Tuesday, April 13, 2010

Entry 44

Genre: YA Fantasy

For your consideration is STRANGE SOBRIQUET, my 95,000-word novel of young adult fantasy adventure set in an alternate early-twentieth century Europe.

What if you were a teenager, capable of drawing strength from the latent energy in your world -- and others -- but could literally be remembered for no more than 15 minutes? What would make you care enough to continue on as a hero?

This responsibility of protector could prove too much for sixteen-year-old Gabriel. An assistant to the world’s greatest Warden, the boy's been sheltered for years, his parents' identities kept secret and his gifts untapped. That is, until the day cloaked men, bearing the mark of a long-extinct evil called the Sundu, attempt to kidnap the King's strong-willed daughter. During a routine errand for his master, Gabriel intercepts the Sundu and thwarts the kidnapping.

But the princess is not the only one under attack. The Sundu target all of the Cirri Children, prophets with a gemstone birthmark of royalty, in the hopes of harvesting the children's stones and unlocking an evil that will complete their return.

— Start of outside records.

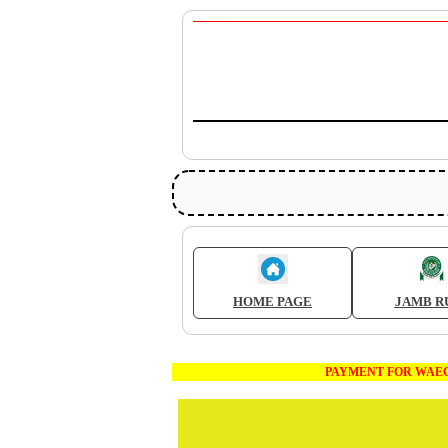
HOME PAGE
JAMB R
PAYMENT FOR WAEC AND JAMB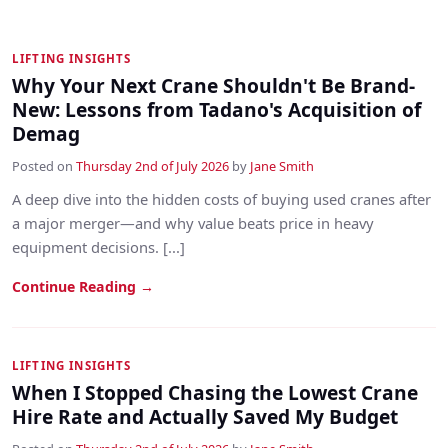
LIFTING INSIGHTS
Why Your Next Crane Shouldn't Be Brand-
New: Lessons from Tadano's Acquisition of
Demag
Posted on
Thursday 2nd of July 2026
by
Jane Smith
A deep dive into the hidden costs of buying used cranes after
a major merger—and why value beats price in heavy
equipment decisions. [...]
Continue Reading →
LIFTING INSIGHTS
When I Stopped Chasing the Lowest Crane
Hire Rate and Actually Saved My Budget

While the King deploys the Wardens and other allies on a mission to save the children, Gabriel is ordered to stay behind. Nearly everyone fears what will become if he discovers his powers -- all the pedigreed scholars and wizards unable to see the lines, let alone the ends, of his future. It is only after the King learns of Gabriel's budding romance with the princess that he is sent out with the others. His aim may be to rescue the children, but once outside the care of those who had protected him, he'll need all his abilities just to salvage his own identity.

I’m an award-winning marketing communications professional, which I believe could be an asset in marketing STRANGE SOBRIQUET. Furthermore, my fiction has received recognition from Writers of the Future. And I’m a graduate of Viable Paradise, where I studied with scifi and fantasy luminaries, including Patrick Nielsen Hayden and John Scalzi.

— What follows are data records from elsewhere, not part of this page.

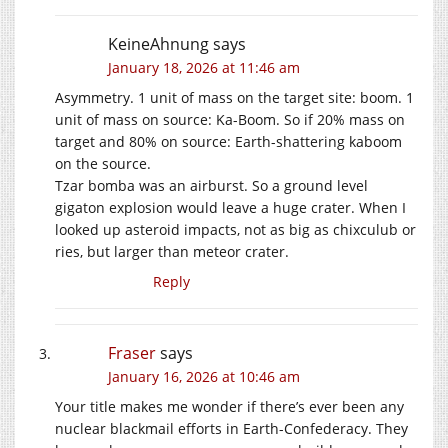
KeineAhnung
says
January 18, 2026 at 11:46 am
Asymmetry. 1 unit of mass on the target site: boom. 1
unit of mass on source: Ka-Boom. So if 20% mass on
target and 80% on source: Earth-shattering kaboom
on the source.
Tzar bomba was an airburst. So a ground level
gigaton explosion would leave a huge crater. When I
looked up asteroid impacts, not as big as chixculub or
ries, but larger than meteor crater.
Reply
Fraser
says
January 16, 2026 at 10:46 am
Your title makes me wonder if there’s ever been any
nuclear blackmail efforts in Earth-Confederacy. They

I appreciate you reading the query for STRANGE SOBRIQUET and considering representation. The full manuscript is available at your request.


  1. Just a note, I've read that starting a query off with a rhetorical question is bad form. You've got an interesting voice, but the query could stand to be shorter and less vague.

  2. I agree rhetorical questions are frowned upon, plus the questions make me wonder about portions of your manuscript. For example how can he not be aware of his powers if no one remembers him after fifteen minutes or how can he have a budding romance, if she can't remember him. It may not kick in until he embraces his powers, but this still causes more questions that would likely lead to a rejection.

    Try tightening up the query a little bit--focus on Gabriel's mission, and what is causing him to lose his identity.

    The story sounds intriguing, but I need to understand it more. Good luck!

  3. Agree about the rhetorical questions. The problem with them is that the reader is always tempted to give a snarky response.

    I know space is limited, but I'd love to get more of a sense of what this alternate Europe is all about. How does it diverge from our world? For example, "set in an alternate early-twentieth century Europe where WWI never happened and kings and queens still hold absolute power."

    Also, please be clearer on what Gabriel's power is, because I think you have a really interesting concept there, but I'm not sure how exactly his power works.

    Best of luck!

  4. I agree with the others. Lose the rhetorical questions. You need to work that information into the body of the query. Also, I found myself wanting to skim by the time I hit the third paragraph, with a whole lot of story left to go. There's too much information here.

    I would stick to the bare bones of Gabriel's story. This revision will probably be too minimal for your taste, but it might be a starting point:

    "In an alternate past, sixteen-year-old Gabriel didn't know he had the power to draw latent energy from the world until he was at the right place at the wrong time and rescued a princess--one of the Cirri Children. Now the king has deployed Gabriel and the rest of the Wardens to save the other Cirri Children, and keep Gabriel away from pursuing romance with his daughter.

    Unsheltered in the world for the first time, Gabriel must use all his abilities to save not just the Cirri, but himself."

    Like I said, very minimalist, but you need to be able to pare any story down to just a few sentences if necessary.

    Best of luck to you!

  5. Jamie Weiss ChiltonMay 10, 2010 at 10:22 AM

    I recommend omitting the questions in your first paragraph, and working in the relevant information another way.

    I'd like to see this plot boiled down more to its essence. I know it's very tricky to do that with a complex fantasy world, but there's so much detail in this query it's a bit overwhelming.

    Nice work -- a bit more streamlining and you're there.